The 12-year-old snake catcher

Long before permits and risk assessments, there was a boy on a farm with a book of animals and too much curiosity.

For his twelfth birthday, Asgar’s father bought him a massive animal encyclopaedia. He spent his days running across fields, catching snakes.

“I was the real snake catcher,” he grins.

Growing up partly on a farm near the small town of Randvaal, he learned by doing. Handling. Observing. Getting it wrong. Getting it right.

Later, he studied conservation through the University of South Africa (UNISA), drawn to its practical structure. Each semester required time in reserves across the country. Limpopo. Mpumalanga. KwaZulu-Natal. The Western Cape.

His final year was entirely hands on: firearm training, snake handling, and firefighting.

“You don’t learn wildlife in a book,” he says. “You learn it on the job.”

In one particularly gruelling training period, students worked so hard they jokingly began calling one another “comrade”, bonded by blisters and exhaustion.

The lesson was not just physical endurance; it was perspective.

“One day you’ll manage people,” they were told. “If you don’t know how hard this is, you’ll ask unrealistic things.”

A honey badger at the Toyota dealership

One morning, shortly after starting at CapeNature in 2020, Asgar received a call from a Toyota dealership in Vredenburg. There was an animal stuck in a car.

They suspected a honey badger.

Vahed assumed it was a Dassie, rock hyrax, which often curls up in engine bays for warmth… until the photo arrived, and it was unmistakably a honey badger, an animal notorious for its ferocity.

The vehicle had been in Paternoster, near a reserve. The badger had climbed in unnoticed. It travelled all the way to town before being discovered.

For hours, the animal refused to budge. Then, without drama, it simply walked into the cage.

Honey badgers, famously labelled by the Guinness World Records as among the world’s most fearless animals, are not known for cooperation. After a veterinary check, it was released back where it belonged.

For Vahed, this was another day at the office.

Lessons in the wild

Talking to IOL, Vahed explains the intricacies concerning preservation, using buchu, for example, a fragrant indigenous plant that grows in the mountains of the Cederberg and is used in oils and traditional remedies.

Vahed explains the matter, emphasising how it is protected and “you cannot simply climb up and harvest it”.

Vahed told IOL that he had to hike into the mountains himself to assess whether the population could sustain harvesting.

“You aren’t following the trail,” he points out. “You’re looking for the plant, making sure there’s enough of it, and ensuring that this process is sustainable.”

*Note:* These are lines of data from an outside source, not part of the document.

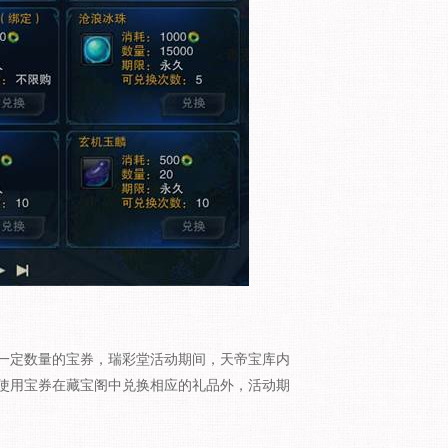
定数量的宝券，瑞彩堂活动期间，天帝宝库内
使用宝券在藏宝阁中兑换相应的礼品外，活动期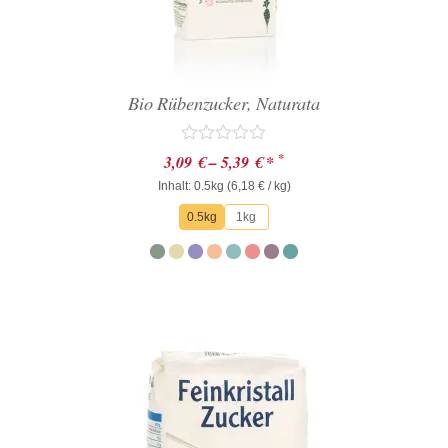
Bio Rübenzucker, Naturata
Bewertet
*
3,09
€
–
5,39
€
*
mit
Inhalt: 0.5kg (
0
6,18
€
/ kg)
von
0.5kg
1kg
5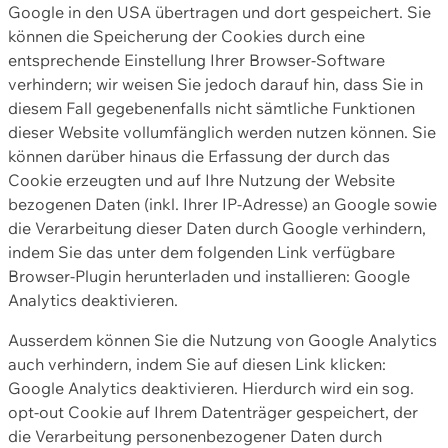
Google in den USA übertragen und dort gespeichert. Sie
können die Speicherung der Cookies durch eine
entsprechende Einstellung Ihrer Browser-Software
verhindern; wir weisen Sie jedoch darauf hin, dass Sie in
diesem Fall gegebenenfalls nicht sämtliche Funktionen
dieser Website vollumfänglich werden nutzen können. Sie
können darüber hinaus die Erfassung der durch das
Cookie erzeugten und auf Ihre Nutzung der Website
bezogenen Daten (inkl. Ihrer IP-Adresse) an Google sowie
die Verarbeitung dieser Daten durch Google verhindern,
indem Sie das unter dem folgenden Link verfügbare
Browser-Plugin herunterladen und installieren: Google
Analytics deaktivieren.
Ausserdem können Sie die Nutzung von Google Analytics
auch verhindern, indem Sie auf diesen Link klicken:
Google Analytics deaktivieren. Hierdurch wird ein sog.
opt-out Cookie auf Ihrem Datenträger gespeichert, der
die Verarbeitung personenbezogener Daten durch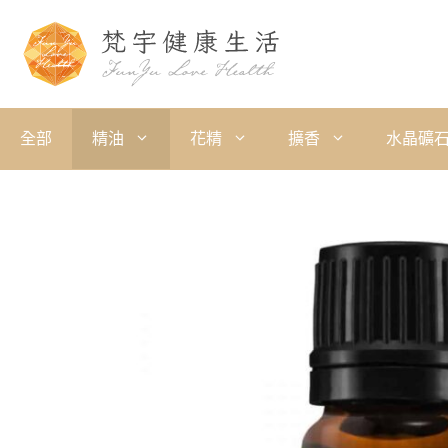
全部
精油
花精
擴香
水晶礦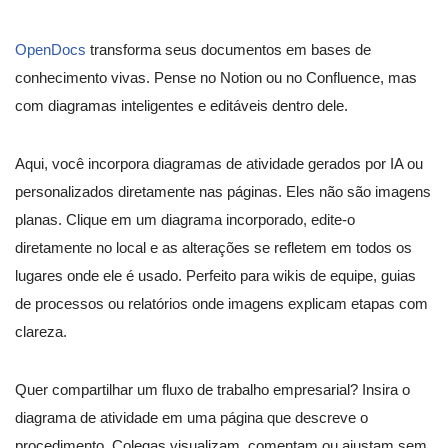
OpenDocs
transforma seus documentos em bases de
conhecimento vivas. Pense no Notion ou no Confluence, mas
com diagramas inteligentes e editáveis dentro dele.
Aqui, você incorpora diagramas de atividade gerados por IA ou
personalizados diretamente nas páginas. Eles não são imagens
planas. Clique em um diagrama incorporado, edite-o
diretamente no local e as alterações se refletem em todos os
lugares onde ele é usado. Perfeito para wikis de equipe, guias
de processos ou relatórios onde imagens explicam etapas com
clareza.
Quer compartilhar um fluxo de trabalho empresarial? Insira o
diagrama de atividade em uma página que descreve o
procedimento. Colegas visualizam, comentam ou ajustam sem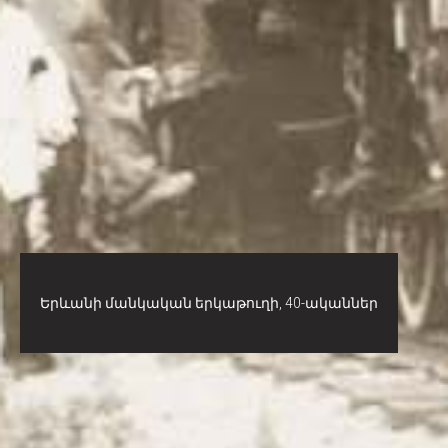
Երևանի մանկական երկաթուղի, 40-ականներ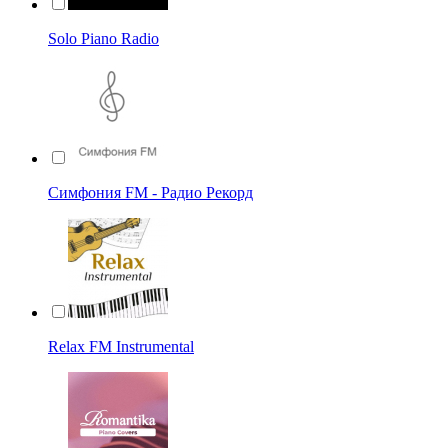
Solo Piano Radio
Симфония FM - Радио Рекорд
Relax FM Instrumental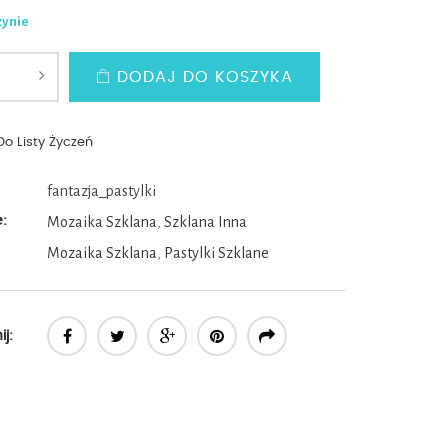
zynie
DODAJ DO KOSZYKA
Do Listy Życzeń
fantazja_pastylki
e:
Mozaika Szklana
,
Szklana Inna
Mozaika Szklana
,
Pastylki Szklane
j: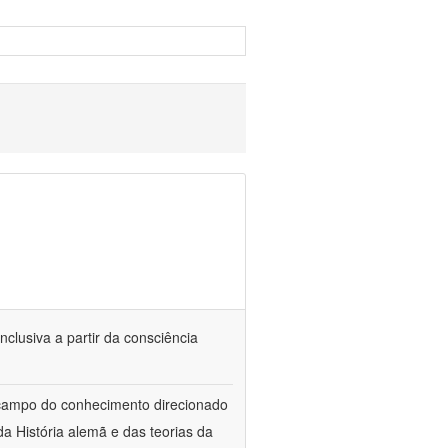
nclusiva a partir da consciência
 campo do conhecimento direcionado
a História alemã e das teorias da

However, this is conservation at ground level. And it reveals something fundamental to his profession: conservation is not just about charismatic animals.

It is about flora and fauna. It is about ecosystems. It is about balance. It is also about paperwork.

Vahed explains how “there are possession permits. Transport permits. Import permits. Export permits. Permits to sell endangered flora. Permits to keep certain animals.”

Entire frameworks are designed to track the origin and migration of a species.

If you do not track it, someone else will trade it, and conservationists will track you. 

Layers of protection 

Conservation in South Africa is tiered and complex, Vahed explains. 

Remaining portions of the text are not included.